Being red is the color of a white sun where it lingers
on an arm. Color of time lost in sparks, of space lost
inside dance. Red of walks by the railroad in the flush
of youth, while our steps released the squeaks
of shoots reaching for the light. Scarlet of sin, crimson
of fresh blood, ruby and garnet of the jewel bed,
early sunshine, vestiges of the late sun as it turns
green and disappears. Be calm. Do not give in
to the rabid red throat of age. In a red world, imprint
the valentine and blush of romance for the dark.
It has come. You will not be this quick-to-redden
forever. You will be green again, again and again.

****************************************

The poet considers various symbolic values of the color red. He begins with his title – Mars, the planet named for the god of war, is red; and warlike rage makes us red – we become crimson with rage, etc. So red isn’t merely the color of hearts and love; it’s the color of hate. The poem will play among the symbolic values of red, and it will urge one sort of redness upon us.

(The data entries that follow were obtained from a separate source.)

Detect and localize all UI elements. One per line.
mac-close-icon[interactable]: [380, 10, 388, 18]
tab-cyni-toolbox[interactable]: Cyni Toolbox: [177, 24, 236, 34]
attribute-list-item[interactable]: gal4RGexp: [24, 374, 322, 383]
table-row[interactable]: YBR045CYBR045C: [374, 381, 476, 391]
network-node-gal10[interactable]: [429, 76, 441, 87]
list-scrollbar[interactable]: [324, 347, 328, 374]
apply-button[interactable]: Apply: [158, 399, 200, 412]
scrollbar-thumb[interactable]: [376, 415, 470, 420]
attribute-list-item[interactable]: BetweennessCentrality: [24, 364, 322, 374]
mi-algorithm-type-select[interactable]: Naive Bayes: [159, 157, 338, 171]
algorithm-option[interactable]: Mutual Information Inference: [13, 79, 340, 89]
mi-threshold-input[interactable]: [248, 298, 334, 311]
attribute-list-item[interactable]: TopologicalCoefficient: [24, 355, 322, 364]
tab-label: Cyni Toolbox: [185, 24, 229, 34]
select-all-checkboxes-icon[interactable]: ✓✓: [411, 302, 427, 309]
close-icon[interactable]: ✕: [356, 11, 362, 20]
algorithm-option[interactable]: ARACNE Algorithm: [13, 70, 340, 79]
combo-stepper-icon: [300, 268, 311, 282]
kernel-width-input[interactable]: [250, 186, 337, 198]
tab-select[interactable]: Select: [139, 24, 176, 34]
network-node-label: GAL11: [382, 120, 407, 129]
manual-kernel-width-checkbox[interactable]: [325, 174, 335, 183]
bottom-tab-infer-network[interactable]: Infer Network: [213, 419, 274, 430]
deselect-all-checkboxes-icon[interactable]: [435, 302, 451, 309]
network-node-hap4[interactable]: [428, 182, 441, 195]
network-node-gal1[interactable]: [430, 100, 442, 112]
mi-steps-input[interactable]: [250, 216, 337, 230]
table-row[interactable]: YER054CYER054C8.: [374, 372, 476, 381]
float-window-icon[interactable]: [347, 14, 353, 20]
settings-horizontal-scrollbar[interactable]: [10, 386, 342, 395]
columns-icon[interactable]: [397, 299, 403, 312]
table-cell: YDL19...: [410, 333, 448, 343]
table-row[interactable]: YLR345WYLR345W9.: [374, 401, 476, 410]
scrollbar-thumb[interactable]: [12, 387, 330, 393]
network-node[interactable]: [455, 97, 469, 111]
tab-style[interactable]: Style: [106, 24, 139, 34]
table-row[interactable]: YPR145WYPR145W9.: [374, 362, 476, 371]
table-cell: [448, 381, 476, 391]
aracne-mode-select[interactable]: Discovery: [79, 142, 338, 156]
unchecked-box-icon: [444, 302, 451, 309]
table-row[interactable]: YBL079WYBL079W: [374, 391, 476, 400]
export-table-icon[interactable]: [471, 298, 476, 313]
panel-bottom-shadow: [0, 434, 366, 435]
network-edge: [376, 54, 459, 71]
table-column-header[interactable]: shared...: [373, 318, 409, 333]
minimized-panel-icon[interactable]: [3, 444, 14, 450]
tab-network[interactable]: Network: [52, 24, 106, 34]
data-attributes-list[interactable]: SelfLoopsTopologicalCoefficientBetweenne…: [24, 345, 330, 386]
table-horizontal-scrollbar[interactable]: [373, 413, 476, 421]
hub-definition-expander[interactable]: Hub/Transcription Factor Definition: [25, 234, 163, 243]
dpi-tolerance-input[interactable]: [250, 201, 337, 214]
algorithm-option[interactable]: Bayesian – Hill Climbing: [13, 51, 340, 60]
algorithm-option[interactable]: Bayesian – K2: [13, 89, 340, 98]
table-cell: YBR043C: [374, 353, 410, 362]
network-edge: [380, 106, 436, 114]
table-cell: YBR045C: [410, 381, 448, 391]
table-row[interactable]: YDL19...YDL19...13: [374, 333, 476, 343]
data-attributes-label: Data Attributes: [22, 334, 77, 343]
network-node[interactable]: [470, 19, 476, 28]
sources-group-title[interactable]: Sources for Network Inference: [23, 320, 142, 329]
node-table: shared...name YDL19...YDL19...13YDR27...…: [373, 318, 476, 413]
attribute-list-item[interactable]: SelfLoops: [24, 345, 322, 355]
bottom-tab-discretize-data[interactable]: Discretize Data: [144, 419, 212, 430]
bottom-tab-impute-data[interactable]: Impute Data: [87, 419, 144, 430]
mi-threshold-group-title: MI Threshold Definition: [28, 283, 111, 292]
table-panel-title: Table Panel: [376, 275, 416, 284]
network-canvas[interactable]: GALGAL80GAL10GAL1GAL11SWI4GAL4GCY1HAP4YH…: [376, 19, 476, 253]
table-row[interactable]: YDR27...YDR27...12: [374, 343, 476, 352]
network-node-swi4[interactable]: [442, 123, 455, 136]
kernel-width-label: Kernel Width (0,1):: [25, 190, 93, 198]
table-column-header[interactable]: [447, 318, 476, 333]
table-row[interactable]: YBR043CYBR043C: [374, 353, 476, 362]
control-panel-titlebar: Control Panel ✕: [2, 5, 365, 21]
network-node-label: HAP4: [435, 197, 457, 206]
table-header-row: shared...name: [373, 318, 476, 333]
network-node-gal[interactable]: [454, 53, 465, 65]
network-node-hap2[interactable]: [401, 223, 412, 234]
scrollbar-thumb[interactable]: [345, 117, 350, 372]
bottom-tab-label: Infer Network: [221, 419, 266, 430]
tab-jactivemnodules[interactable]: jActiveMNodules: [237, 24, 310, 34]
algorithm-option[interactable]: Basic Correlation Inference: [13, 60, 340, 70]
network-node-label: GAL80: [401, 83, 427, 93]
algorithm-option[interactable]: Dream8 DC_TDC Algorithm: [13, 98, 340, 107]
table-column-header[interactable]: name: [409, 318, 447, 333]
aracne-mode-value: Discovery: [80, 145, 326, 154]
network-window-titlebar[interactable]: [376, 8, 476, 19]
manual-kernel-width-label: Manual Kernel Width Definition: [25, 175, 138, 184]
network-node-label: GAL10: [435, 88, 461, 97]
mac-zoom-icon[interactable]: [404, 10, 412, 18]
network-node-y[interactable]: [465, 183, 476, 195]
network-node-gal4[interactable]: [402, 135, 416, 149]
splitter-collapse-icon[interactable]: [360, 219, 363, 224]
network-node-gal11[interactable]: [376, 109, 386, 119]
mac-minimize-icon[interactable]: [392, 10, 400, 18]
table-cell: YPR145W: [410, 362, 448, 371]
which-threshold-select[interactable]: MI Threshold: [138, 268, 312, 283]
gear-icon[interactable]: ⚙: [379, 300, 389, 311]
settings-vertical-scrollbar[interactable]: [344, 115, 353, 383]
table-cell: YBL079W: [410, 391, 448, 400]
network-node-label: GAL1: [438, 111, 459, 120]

Being red is the color of a white sun where it lingers
on an arm. Color of time lost in sparks, of space lost
inside dance.

Red is our burning, our brightening; it is our flushed and feverish sensual dance, whose intensity makes us lose all sense of time.

Red of walks by the railroad in the flush
of youth, while our steps released the squeaks
of shoots reaching for the light.

Red is the shade of our most vivid memories of passionate youth, our very steps animating the natural world. (Notice the assonance here: youth/shoots; released/squeaks/reaching.)

Scarlet of sin, crimson
of fresh blood, ruby and garnet of the jewel bed,
early sunshine, vestiges of the late sun as it turns
green and disappears.

[Red is the color of sex, the jewel bed, one’s early years of erotic bliss. You barely register, from that ruby bed, the sun turning the world from amazing red to ordinary green as it sets.]

Be calm. Do not give in
to the rabid red throat of age.

[Here the lover turns to his beloved with his urgent imperative: Reject the martial red, the red of screaming rage and conflict. Be calm, not warlike. Have the passion of youth, not the aggression of age.]

In a red world, imprint
the valentine and blush of romance for the dark.

[In a dark red bloody world of wars, keep always in your mind and heart the light red blush of lovers’ bliss. This will lighten the darkness of warlike red.]

It has come. You will not be this quick-to-redden
forever. You will be green again, again and again

[At this very moment, Valentine, another one of our fires of passion has kindled. Our various forms of reddening (the poem leaves nothing to the imagination here) will not unfold so quickly forever. We’re going to get old and green, like the late sun. Read your Andrew Marvell! Calmly but determinedly, it’s time for us to blight the world of hate, and light the world of love.]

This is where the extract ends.